Posted on December 1, 2025
Vietnam’s state-owned shipbuilding company, SBIC, is facing imminent bankruptcy, prompting government intervention aimed at restructuring the corporation. This decision follows a resolution approved by the Politburo, which has sanctioned the bankruptcy of SBIC and its seven subsidiaries.
Leading this initiative is Deputy Minister of Transport Nguyen Xuan Sang, who has asserted that the bankruptcy has become unavoidable after failed restructuring attempts. SBIC is burdened by substantial debt that far exceeds its total assets, making it financially unsustainable. The bankruptcy process aims to facilitate a transfer of ownership, allowing the company and its subsidiaries to operate free from old debts, thereby enabling profitable units to escape the financial liabilities associated with SBIC’s past.
The challenges faced by Vietnam’s state-run shipbuilding sector can be traced back over the past decade, characterized by mismanagement and unmanageable cost overruns. The situation worsened following the collapse of the former state shipbuilder, Vinashin, in 2010, which was subsequently restructured as SBIC in 2013, inheriting $4 billion in debts from Vinashin.
Despite its historical prominence, positioned as the fifth-largest shipbuilder globally during its peak from 1999 to 2007, SBIC’s operations have struggled to achieve profitability. Recently, the Transport Ministry reported that SBIC has been unable to meet its financial obligations owing to its inherited debts from Vinashin.
In response to the crisis, Minister Sang has conducted a comprehensive review of SBIC’s operations nationwide and has begun drafting a bankruptcy roadmap focused on maximizing asset recovery and capital. Following the filing for bankruptcy, the process will progress through a legal framework that includes asset liquidation and debt repayments, with operational units continuing their work under existing contracts during the transition.
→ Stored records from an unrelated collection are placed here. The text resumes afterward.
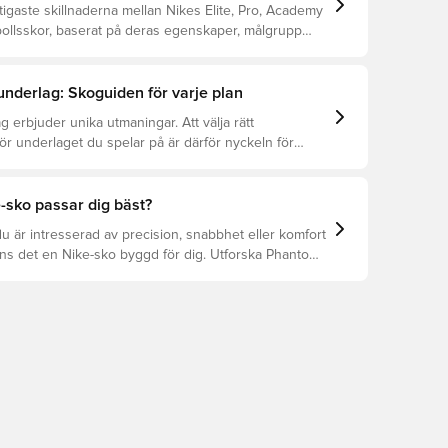
tigaste skillnaderna mellan Nikes Elite, Pro, Academy
bollsskor, baserat på deras egenskaper, målgrupp
.
 underlag: Skoguiden för varje plan
g erbjuder unika utmaningar. Att välja rätt
för underlaget du spelar på är därför nyckeln för
ation, förebyggande av skador och lång livslängd.
r att se vilka skor som är bäst för de olika
-sko passar dig bäst?
 är intresserad av precision, snabbhet eller komfort
nns det en Nike-sko byggd för dig. Utforska Phantom,
 Tiempo och deras funktioner för att hitta din
sform.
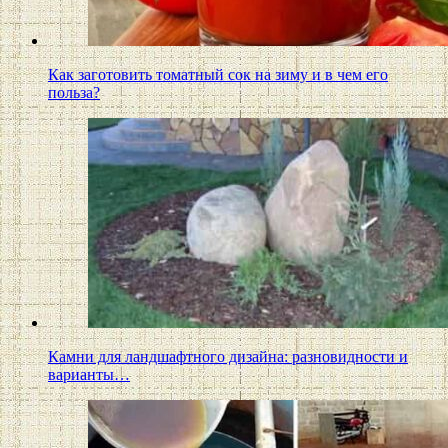
Как заготовить томатный сок на зиму и в чем его
польза?
Камни для ландшафтного дизайна: разновидности и
варианты…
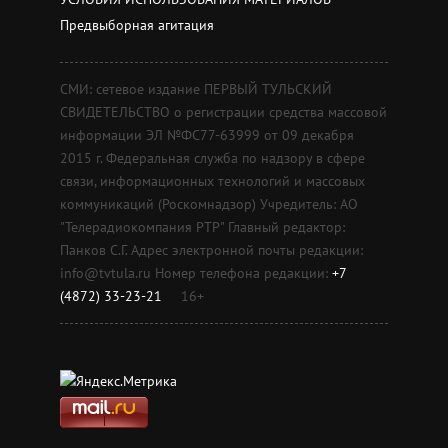
Предвыборная агитация
СМИ: сетевое издание ПЕРВЫЙ ТУЛЬСКИЙ
СВИДЕТЕЛЬСТВО о регистрации средства массовой
информации ЭЛ №ФС77-63999 от 09 декабря
2015 г. Федеральная служба по надзору в сфере
связи, информационных технологий и массовых
коммуникаций (Роскомнадзор) Учредитель: АО
"Телерадиокомпания РТР" Главный редактор:
Панков С.Г. Адрес электронной почты редакции:
info@tvtula.ru Номер телефона редакции:
+7
(4872) 33-23-21
16+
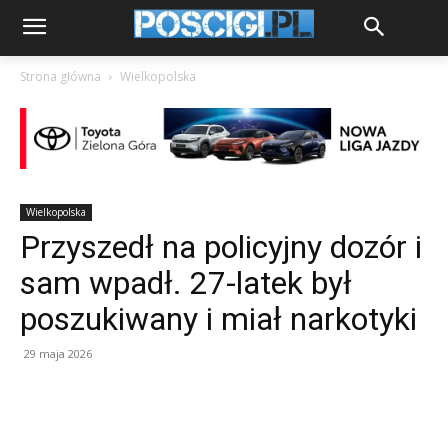
Strona główna
Wielkopolska
Wielkopolska
Przyszedł na policyjny dozór i
sam wpadł. 27-latek był
poszukiwany i miał narkotyki
29 maja 2026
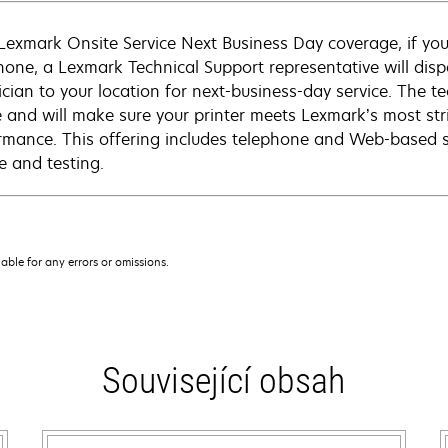
Lexmark Onsite Service Next Business Day coverage, if you
hone, a Lexmark Technical Support representative will disp
cian to your location for next-business-day service. The tec
e and will make sure your printer meets Lexmark’s most str
rmance. This offering includes telephone and Web-based su
e and testing.
iable for any errors or omissions.
Související obsah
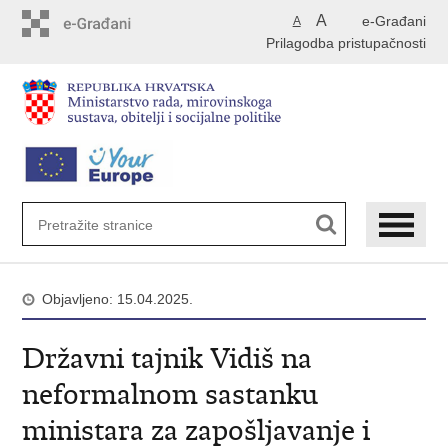
Preskoči
A
e-Građani
A
na
Prilagodba pristupačnosti
glavni
sadržaj
Objavljeno: 15.04.2025.
Državni tajnik Vidiš na
neformalnom sastanku
ministara za zapošljavanje i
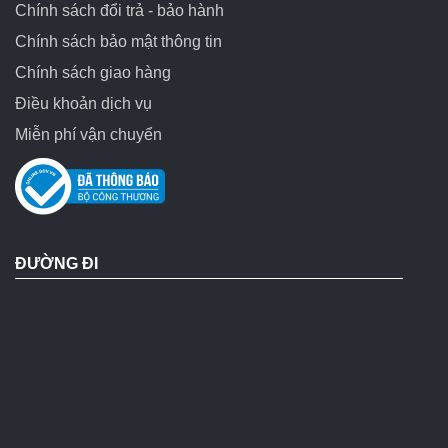
Chính sách đổi trả - bảo hành
Chính sách bảo mật thông tin
Chính sách giao hàng
Điều khoản dịch vụ
Miễn phí vận chuyển
ĐƯỜNG ĐI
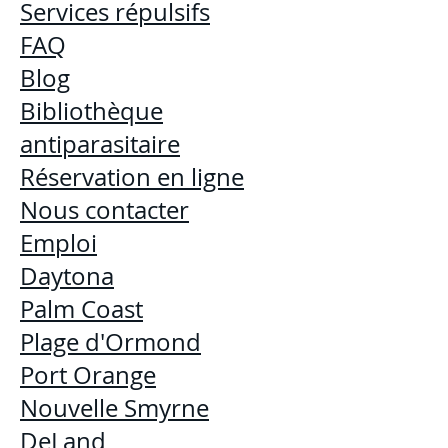
Services répulsifs
FAQ
Blog
Bibliothèque
antiparasitaire
Réservation en ligne
Nous contacter
Emploi
Daytona
Palm Coast
Plage d'Ormond
Port Orange
Nouvelle Smyrne
DeLand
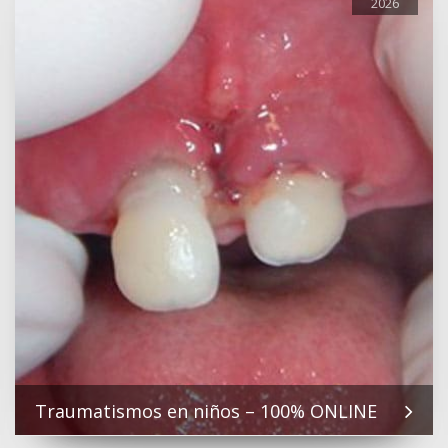
2026
Traumatismos en niños – 100% ONLINE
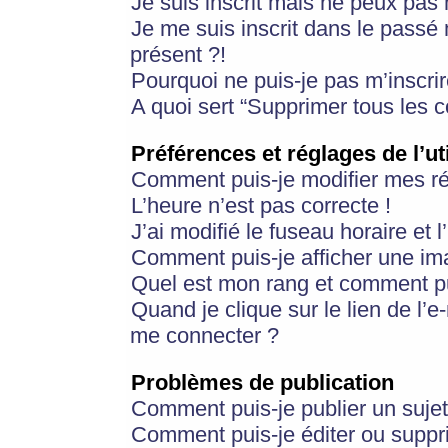
Je suis inscrit mais ne peux pas
Je me suis inscrit dans le passé
présent ?!
Pourquoi ne puis-je pas m’inscrir
A quoi sert “Supprimer tous les 
Préférences et réglages de l’ut
Comment puis-je modifier mes r
L’heure n’est pas correcte !
J’ai modifié le fuseau horaire et 
Comment puis-je afficher une im
Quel est mon rang et comment pui
Quand je clique sur le lien de l’e
me connecter ?
Problèmes de publication
Comment puis-je publier un suje
Comment puis-je éditer ou supp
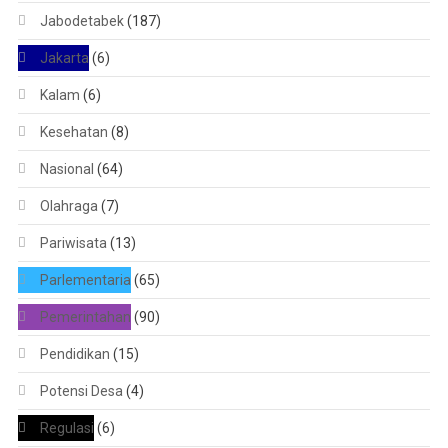
Jabodetabek
(187)
Jakarta
(6)
Kalam
(6)
Kesehatan
(8)
Nasional
(64)
Olahraga
(7)
Pariwisata
(13)
Parlementaria
(65)
Pemerintahan
(90)
Pendidikan
(15)
Potensi Desa
(4)
Regulasi
(6)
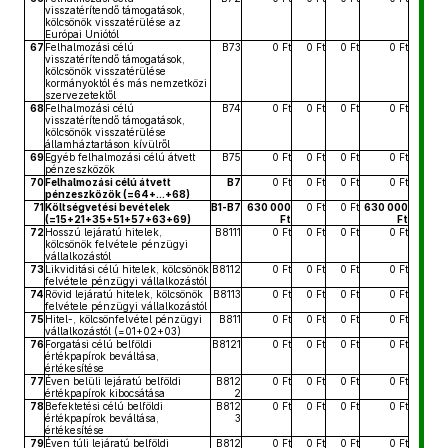
visszatérítendő támogatások,
kölcsönök visszatérülése az
Európai Uniótól
67
Felhalmozási célú
B73
0 Ft
0 Ft
0 Ft
0 Ft
visszatérítendő támogatások,
kölcsönök visszatérülése
kormányoktól és más nemzetközi
szervezetektől
68
Felhalmozási célú
B74
0 Ft
0 Ft
0 Ft
0 Ft
visszatérítendő támogatások,
kölcsönök visszatérülése
államháztartáson kívülről
69
Egyéb felhalmozási célú átvett
B75
0 Ft
0 Ft
0 Ft
0 Ft
pénzeszközök
70
Felhalmozási célú átvett
B7
0 Ft
0 Ft
0 Ft
0 Ft
pénzeszközök (=64+...+68)
71
Költségvetési bevételek
B1-B7
630 000
0 Ft
0 Ft
630 000
(=15+21+35+51+57+63+69)
Ft
Ft
72
Hosszú lejáratú hitelek,
B8111
0 Ft
0 Ft
0 Ft
0 Ft
kölcsönök felvétele pénzügyi
vállalkozástól
73
Likviditási célú hitelek, kölcsönök
B8112
0 Ft
0 Ft
0 Ft
0 Ft
felvétele pénzügyi vállalkozástól
74
Rövid lejáratú hitelek, kölcsönök
B8113
0 Ft
0 Ft
0 Ft
0 Ft
felvétele pénzügyi vállalkozástól
75
Hitel-, kölcsönfelvétel pénzügyi
B811
0 Ft
0 Ft
0 Ft
0 Ft
vállalkozástól (=01+02+03)
76
Forgatási célú belföldi
B8121
0 Ft
0 Ft
0 Ft
0 Ft
értékpapírok beváltása,
értékesítése
77
Éven belüli lejáratú belföldi
B812
0 Ft
0 Ft
0 Ft
0 Ft
értékpapírok kibocsátása
2
78
Befektetési célú belföldi
B812
0 Ft
0 Ft
0 Ft
0 Ft
értékpapírok beváltása,
3
értékesítése
79
Éven túli lejáratú belföldi
B812
0 Ft
0 Ft
0 Ft
0 Ft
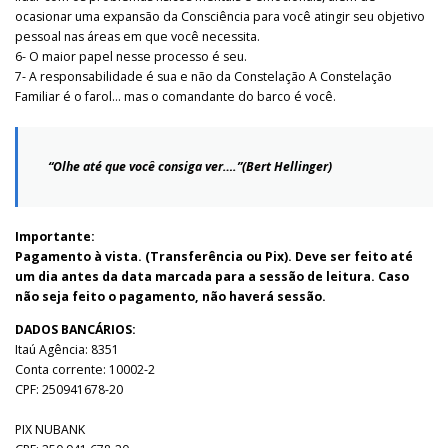
ocasionar uma expansão da Consciência para você atingir seu objetivo
pessoal nas áreas em que você necessita.
6- O maior papel nesse processo é seu.
7- A responsabilidade é sua e não da Constelação A Constelação
Familiar é o farol… mas o comandante do barco é você.
“Olhe até que você consiga ver….”(Bert Hellinger)
Importante:
Pagamento à vista. (Transferência ou Pix). Deve ser feito até
um dia antes da data marcada para a sessão de leitura.
Caso
não seja feito o pagamento, não haverá sessão.
DADOS BANCÁRIOS:
Itaú Agência: 8351
Conta corrente: 10002-2
CPF: 250941678-20
PIX NUBANK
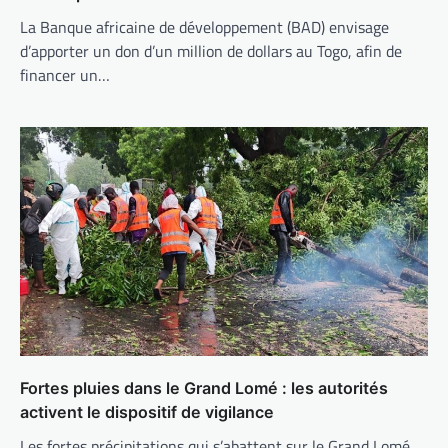
La Banque africaine de développement (BAD) envisage
d’apporter un don d’un million de dollars au Togo, afin de
financer un…
Fortes pluies dans le Grand Lomé : les autorités
activent le dispositif de vigilance
Les fortes précipitations qui s’abattent sur le Grand Lomé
Despite the current turmoil, Sang maintains that this is an opportune moment for rejuvenating the maritime industry. With global trends shifting towards sustainable shipping solutions, there is potential for Vietnamese shipyards to reinvent themselves by producing a new generation of vessels that utilize alternative fuels. The completion of the bankruptcy process could, therefore, herald a fresh start, allowing shipyards to adapt to evolving market demands and seize new development opportunities.